Io sto con Roberto
di Giovanni Renella
«A Giovanni, Pina e la piccola Roberta, queste righe di rabbia e passione. Roberto Saviano». Ricordo che era un lunedì sera di un caldo 17 luglio del 2006 e un giovanissimo Roberto Saviano aveva da poco finito di presentare il suo Gomorra, pubblicato ad aprile di quello stesso anno e già alla IV edizione. Il luogo era la villa comunale di Portici e l’occasione un dibattito a due voci sulla legalità, moderato dal sottoscritto, con don Tonino Palmese, attuale presidente della Fondazione Polis che, bontà sua, da più di trent’anni mi onora della sua amicizia.
Saviano aveva raggiunto Portici, da Napoli, con la Circumvesuviana: da solo, perché ancora non era sotto la tutela dello Stato. Lo riaccompagnai a casa in auto, insieme al mio amico Paolo Allegro, e ricordo che si fece lasciare in piazza Trieste e Trento: penso che all’epoca vivesse, da uomo libero, ai quartieri spagnoli o in quei pressi.

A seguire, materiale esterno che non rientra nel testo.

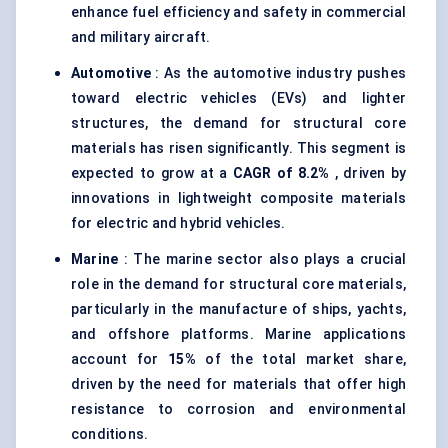
enhance fuel efficiency and safety in commercial
and military aircraft.
Automotive
: As the automotive industry pushes
toward electric vehicles (EVs) and lighter
structures, the demand for structural core
materials has risen significantly. This segment is
expected to grow at a
CAGR of 8.2%
, driven by
innovations in lightweight composite materials
for electric and hybrid vehicles.
Marine
: The marine sector also plays a crucial
role in the demand for structural core materials,
particularly in the manufacture of ships, yachts,
and offshore platforms. Marine applications
account for
15%
of the total market share,
driven by the need for materials that offer high
resistance to corrosion and environmental
conditions.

La memoria di quella chiacchierata in macchina fa parte del mio vissuto personale e poco incide sulla storia pubblica dei giorni nostri. Lo rividi a settembre di quello stesso anno a Casal di Principe. Anche quella volta ero insieme a don Tonino Palmese e lì, nella piazza di Casale, alla presenza del presidente della Camera Bertinotti e di altri rappresentanti delle istituzioni, assistemmo alla sfida a viso aperto che quel giovane scrittore stava lanciando, dal palco di una manifestazione contro la camorra, ai boss del clan dei casalesi. Fu l’ultima volta che incontrai Roberto Saviano.
Il 21 dicembre gli inviai una e-mail per gli auguri di Natale cui mi rispose così il giorno dopo: «Caro Giovanni è molto dura per me. Calunnie, insulti, isolamento. Davvero è tanto. Spero di vederti presto magari per fare quella cosa nelle scuole a cui tengo molto. Abbracci. R. » Quella cosa nelle scuole era un progetto di divulgazione del libro fra gli studenti delle scuole cittadine, così come stava accadendo altrove, affinché acquisissero una maggiore consapevolezza sulle infiltrazioni della camorra nel tessuto sociale del Paese, grazie alla lettura del libro e a un successivo confronto con l’autore, che si rendeva disponibile ad incontrarli.
«Per il resto se non vado nelle scuole ho fallito il mio compito. Un abbraccio stretto. Roberto». E questa è stata la conclusione dell’ultima e-mail scambiata con Saviano il 27 dicembre 2006, alle ore 19,07: già era cominciata la sua vita sotto scorta, perché i camorristi di Casal di Principe lo avevano “condannato a morte” per aver squarciato il sipario sulla loro realtà criminale e reso di dominio pubblico le dinamiche e i modi di pensare degli affiliati al clan dei casalesi. Una fatwa che, a distanza di dodici anni, ancora oggi pende sul suo capo.
Da allora non ho più sentito Roberto Saviano e neanche so se si ricorda più di me. Ma poco importa, perché io continuo a seguire il suo lavoro attraverso i giornali, la televisione, i social e so che è vivo: a dispetto dei camorristi e di chi, nelle istituzioni, ne ha mutuato la logica e il linguaggio.